Actor model strategy:

  • Model state is always kept in memory
  • There is only one single Room Manager actor, which:
    • Keeps track of all Rooms that are active in the system
    • Forwards all incoming messages to the right Room actor
    • Spans new Room actors as these are required to be created
    • Removes idle Room actors
  • A given Room actor:
    • Keeps track of its current status, so invariants can be enforced
    • Transitions to other statuses, as messages are processed, such as when a new voting session has been started by the leader, or when she decides to finish that voting session
    • Keeps track of all Member actors that have joined to this voting room
    • Spans new Member actors as they join to this voting room, enforcing uniquely named member rules
    • Forwards messages to the right Member actor
    • Send messages to each Member actor of the room as events (messages being processed) have happened
  • A given Member actor communicates event messages to the browser user that is bound to this Member actor. This communication strategy will be explained in the next section

The benefits I saw about this strategy of using the actor model pattern to tackle this challenge, were:

  • It allowed concurrent requests to be handled easier
  • It allowed a shared-in-memory model to be transitioning between different states, without needing to worry about how to temporally lock limited resources (voting rooms), now that each request was being handled independently, because of the nature of the actor model
  • Memory footprint was incredibly low, so this solution could scale vertically, without needing too many memory resources, compared to another solutions
  • Separating concerns/responsibilities to each actor increases readability and maintainability

Challenge #2: Send real time notifications to browser

Users joined to each voting room needed to be notified about real-time events that were happening in their joined room, so that a user would always know:

  • Other peers: Who has joined (and is joining) to the same voting room she has joined
  • When the voting room leader has decided to start a new voting session in that specific room
  • When peers are submitting their user story refinement votes
  • When the leader has decided to conclude the voting session (before starting a new one later), so that voting results can be displayed to everyone at the same time

Communicating events to the browser user: I was initially thinking about bringing web sockets to the scene, however, as I was tackling the challenge of sending pushed notifications as these events were happening in the actor model, using web sockets was too much over-engineering, as communication was only happening in one direction, i.e. from the server side to the client/browser side. So, I decided to use Server Sent Events as the communication strategy, so that once a user has joined a specific voting room, a background task in the browser would join to the event stream of that specific room, to listen to these notifications as these events were happening.

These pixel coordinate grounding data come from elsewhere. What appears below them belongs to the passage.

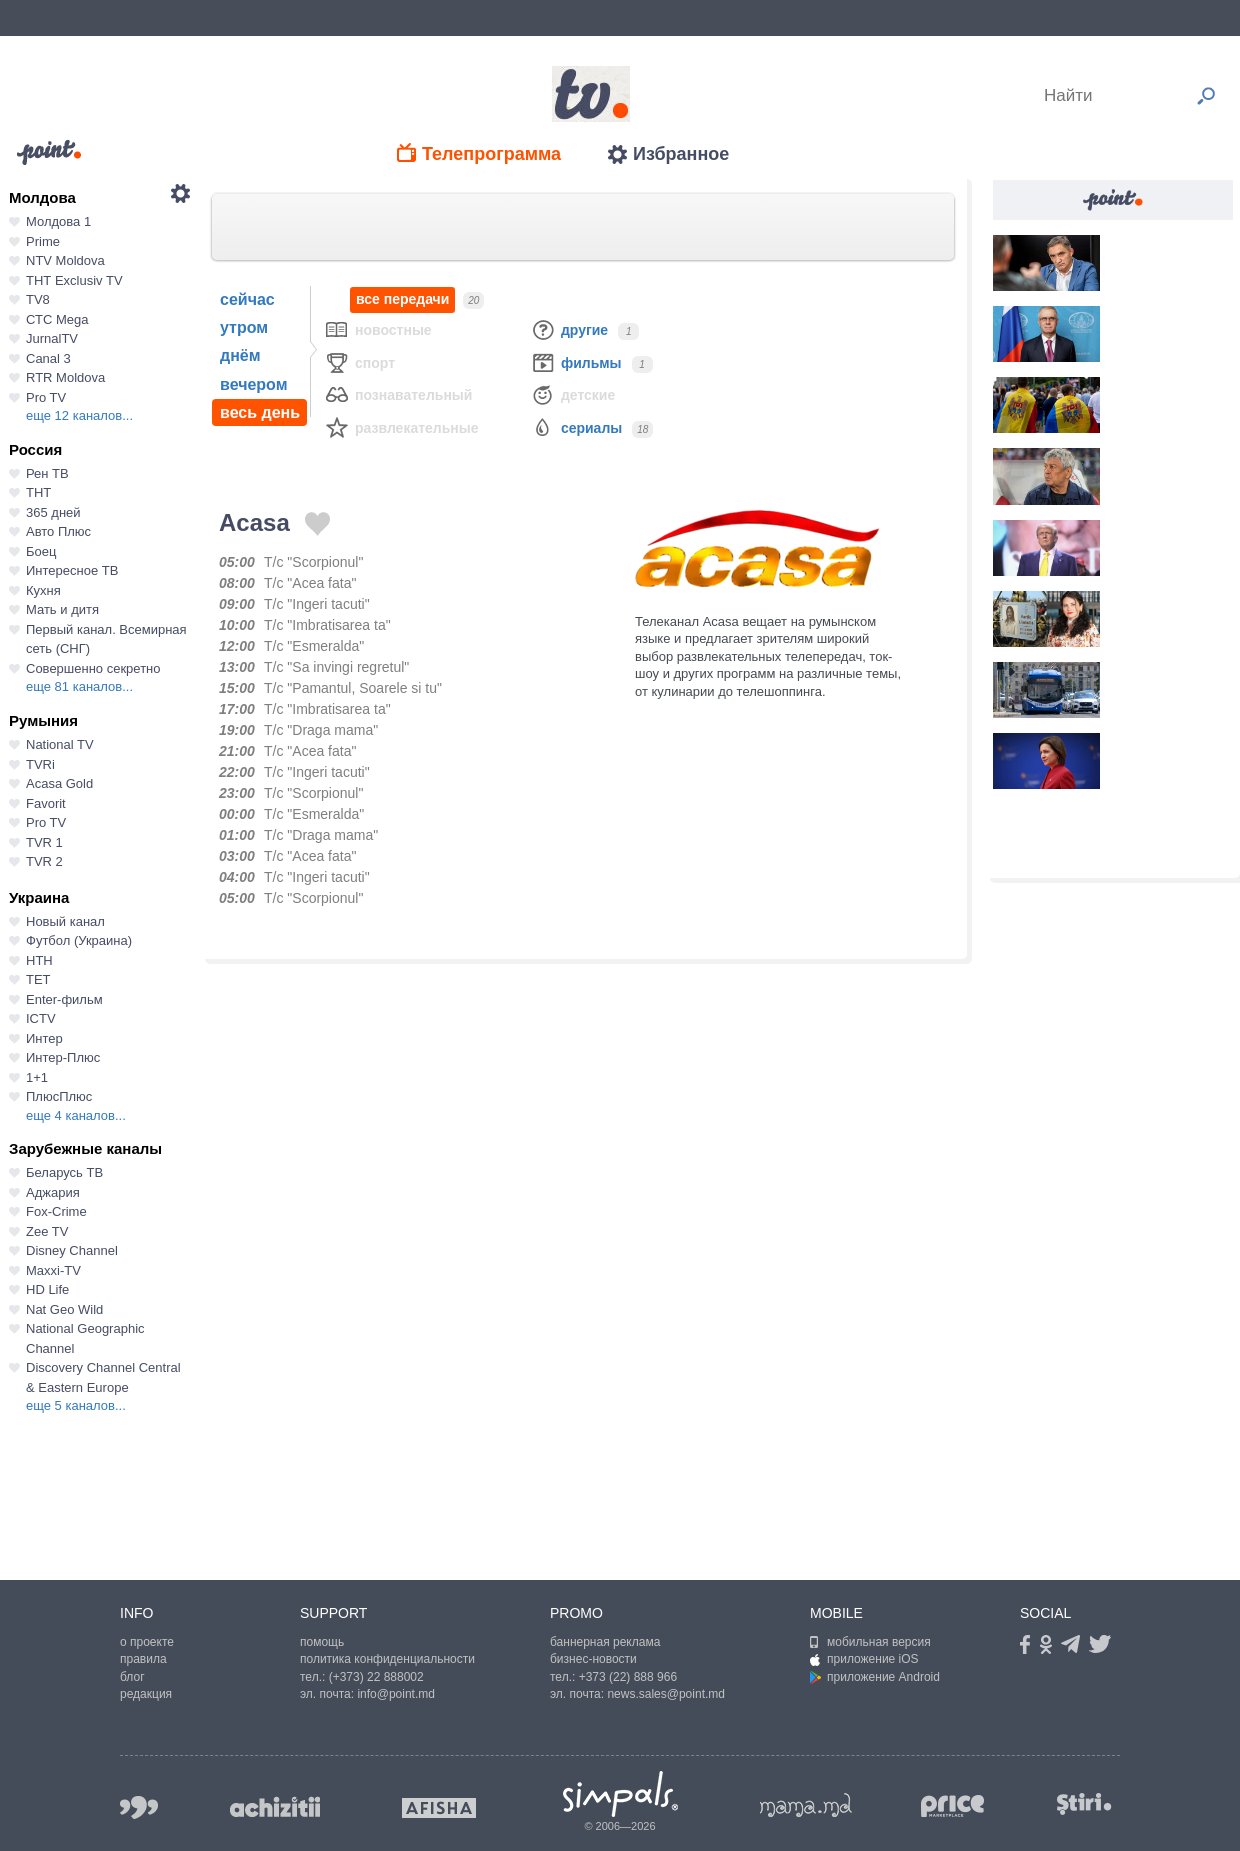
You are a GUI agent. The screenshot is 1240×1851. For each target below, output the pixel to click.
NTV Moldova (65, 260)
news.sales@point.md (666, 1694)
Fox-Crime (56, 1211)
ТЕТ (38, 979)
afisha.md (439, 1808)
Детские (572, 394)
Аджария (53, 1192)
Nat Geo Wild (64, 1309)
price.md (953, 1806)
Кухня (43, 590)
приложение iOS (864, 1659)
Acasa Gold (59, 783)
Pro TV (46, 397)
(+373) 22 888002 (376, 1677)
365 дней (53, 512)
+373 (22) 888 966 (628, 1677)
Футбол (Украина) (79, 940)
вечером (253, 384)
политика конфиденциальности (387, 1659)
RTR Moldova (65, 377)
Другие (569, 329)
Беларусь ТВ (64, 1172)
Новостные (378, 329)
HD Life (47, 1289)
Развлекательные (401, 427)
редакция (146, 1694)
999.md (139, 1807)
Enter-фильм (64, 999)
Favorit (46, 803)
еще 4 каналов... (76, 1115)
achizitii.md (275, 1807)
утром (244, 327)
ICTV (41, 1018)
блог (132, 1677)
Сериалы (576, 427)
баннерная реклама (605, 1642)
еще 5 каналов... (76, 1405)
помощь (322, 1642)
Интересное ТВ (72, 570)
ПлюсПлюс (59, 1096)
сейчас (247, 299)
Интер (44, 1038)
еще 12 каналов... (79, 415)
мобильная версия (870, 1642)
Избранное (681, 154)
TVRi (40, 764)
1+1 (37, 1077)
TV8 (38, 299)
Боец (41, 551)
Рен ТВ (47, 473)
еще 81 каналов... (79, 686)
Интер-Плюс (63, 1057)
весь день (260, 412)
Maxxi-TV (53, 1270)
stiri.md (1084, 1803)
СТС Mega (57, 319)
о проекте (147, 1642)
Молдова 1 (58, 221)
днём (240, 355)
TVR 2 (44, 861)
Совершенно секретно (93, 668)
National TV (60, 744)
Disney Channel (72, 1250)
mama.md (806, 1805)
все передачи (402, 299)
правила (143, 1659)
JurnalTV (52, 338)
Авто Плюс (58, 531)
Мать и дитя (62, 609)
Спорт (359, 362)
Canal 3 (48, 358)
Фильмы (576, 362)
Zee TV (47, 1231)
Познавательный (398, 394)
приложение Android (875, 1677)
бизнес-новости (593, 1659)
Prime (43, 241)
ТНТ (38, 492)
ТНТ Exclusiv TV (74, 280)
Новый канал (65, 921)
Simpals (620, 1794)
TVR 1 (44, 842)
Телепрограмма (491, 154)
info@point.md (396, 1694)
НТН (39, 960)
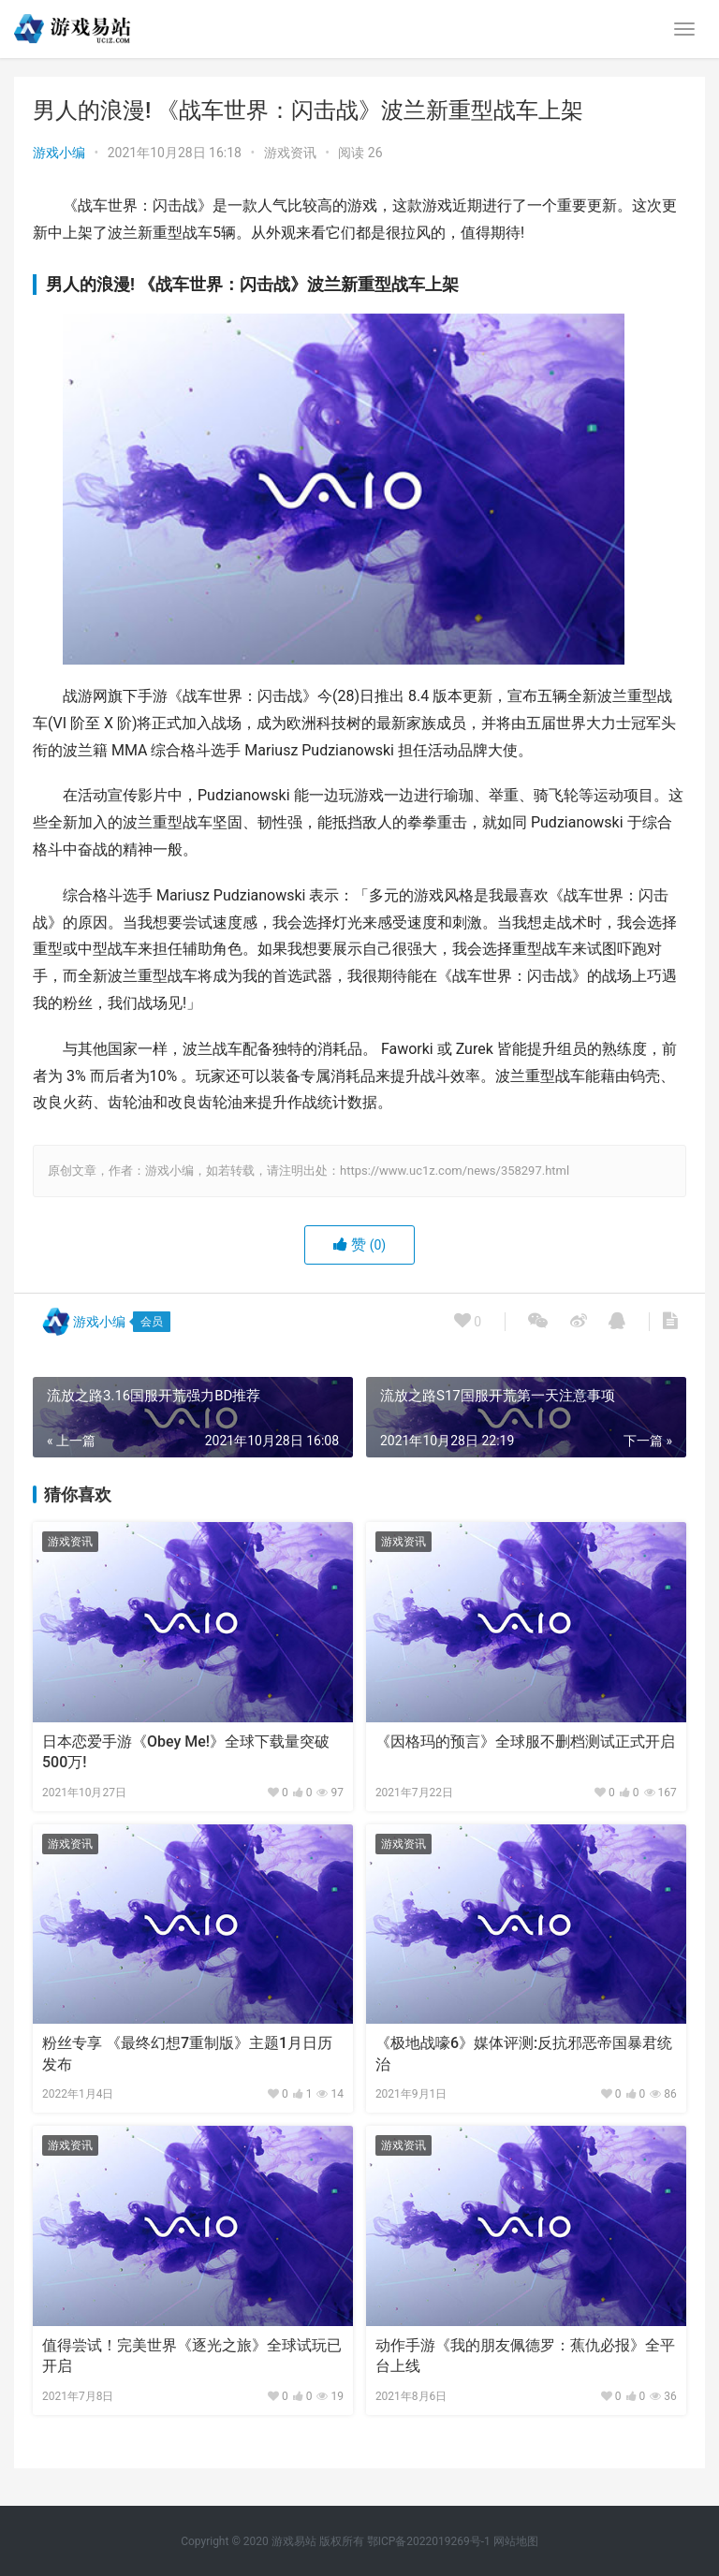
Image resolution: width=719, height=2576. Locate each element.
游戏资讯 (290, 152)
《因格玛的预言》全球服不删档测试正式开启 (525, 1741)
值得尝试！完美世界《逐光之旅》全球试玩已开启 (192, 2355)
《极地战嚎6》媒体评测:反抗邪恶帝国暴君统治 (523, 2053)
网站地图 (515, 2541)
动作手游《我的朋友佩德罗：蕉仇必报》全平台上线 (525, 2355)
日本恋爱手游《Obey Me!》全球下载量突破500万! (186, 1752)
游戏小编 (59, 152)
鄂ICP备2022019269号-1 (427, 2541)
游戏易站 (293, 2541)
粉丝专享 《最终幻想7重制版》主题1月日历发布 (187, 2053)
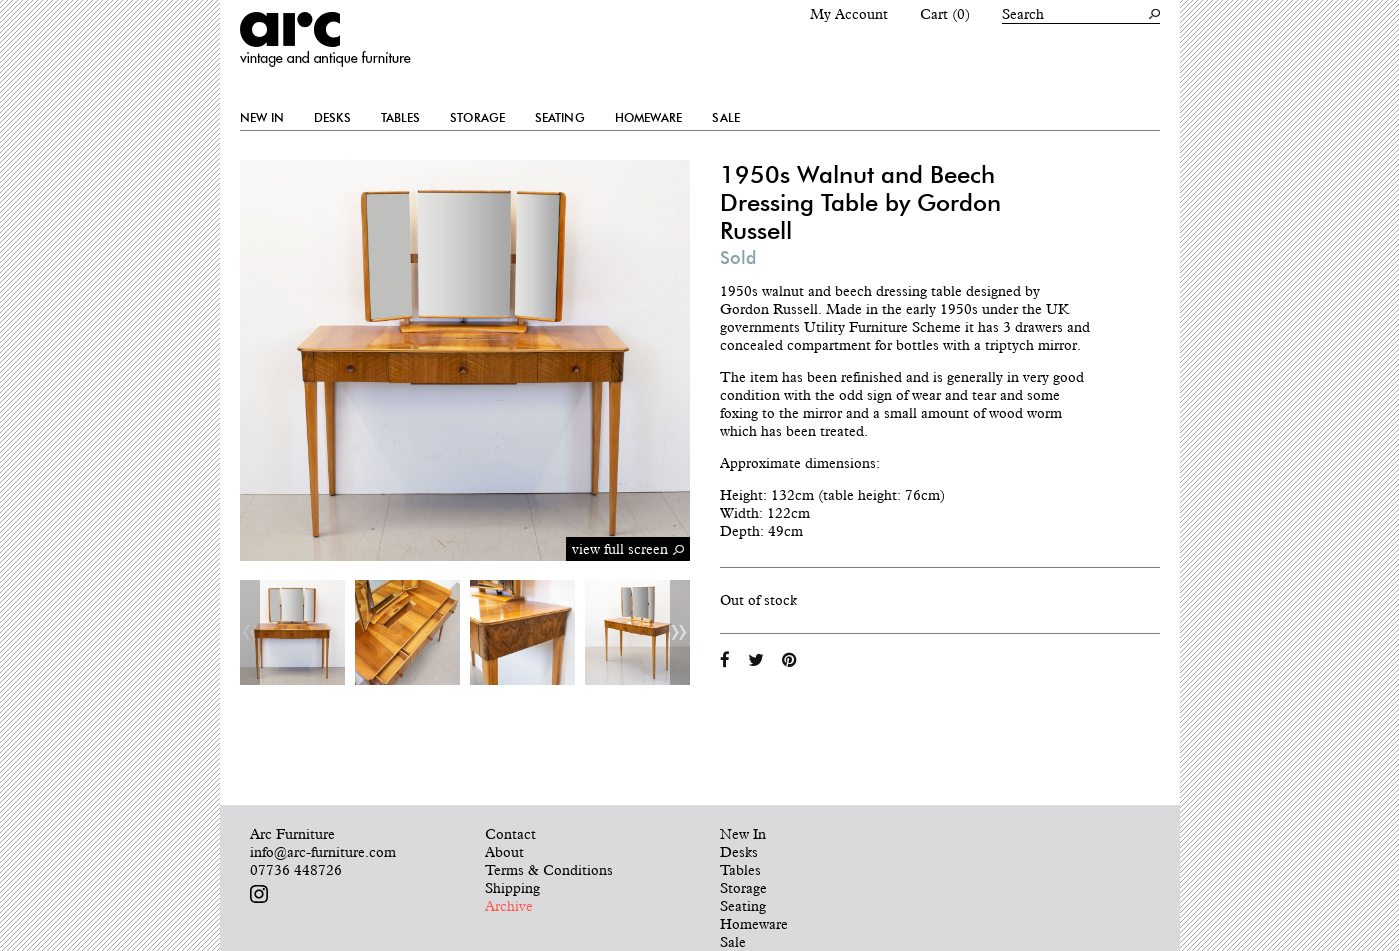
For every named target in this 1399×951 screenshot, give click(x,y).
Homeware (649, 118)
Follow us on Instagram (259, 894)
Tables (401, 118)
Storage (477, 118)
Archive (509, 906)
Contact (510, 834)
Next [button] (680, 632)
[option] (292, 632)
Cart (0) (945, 14)
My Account (849, 14)
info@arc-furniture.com (323, 852)
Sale (725, 118)
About (504, 852)
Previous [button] (250, 632)
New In (262, 118)
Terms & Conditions (549, 870)
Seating (560, 118)
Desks (332, 118)
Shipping (512, 888)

Benefits of using SSE to push these real-time event notifications to the browser:

  • From the frontend/browser perspective, it was easy to implement, as the “EventSource” browser capability is mature enough nowadays in most of today’s modern browsers
  • Each user would receive only their independent events that were meant to be sent only to them
  • From the backend perspective, long-running http requests (that last as long as the user is joined to the voting room) were started to send the event stream to each client, which might bring interesting scalability challenges, for which, if you like this topic, we can create a future article about how to place a load balancer to tackle this new challenge

Overall architecture: how it all relates together

The overall strategy was to create a singleton service in ASP.Net that keeps the actor model in memory and all requests that are received from the HTTP endpoints were wrapped into messages that were sent concurrently to the actor model, in a fire-and-forget way, so that these POST requests would always finish right away, i.e. without the client needing to wait for the whole transaction to be done, so this brought asynchronous behavior to the UI/UX which felt natural to the PoC that I was conducting.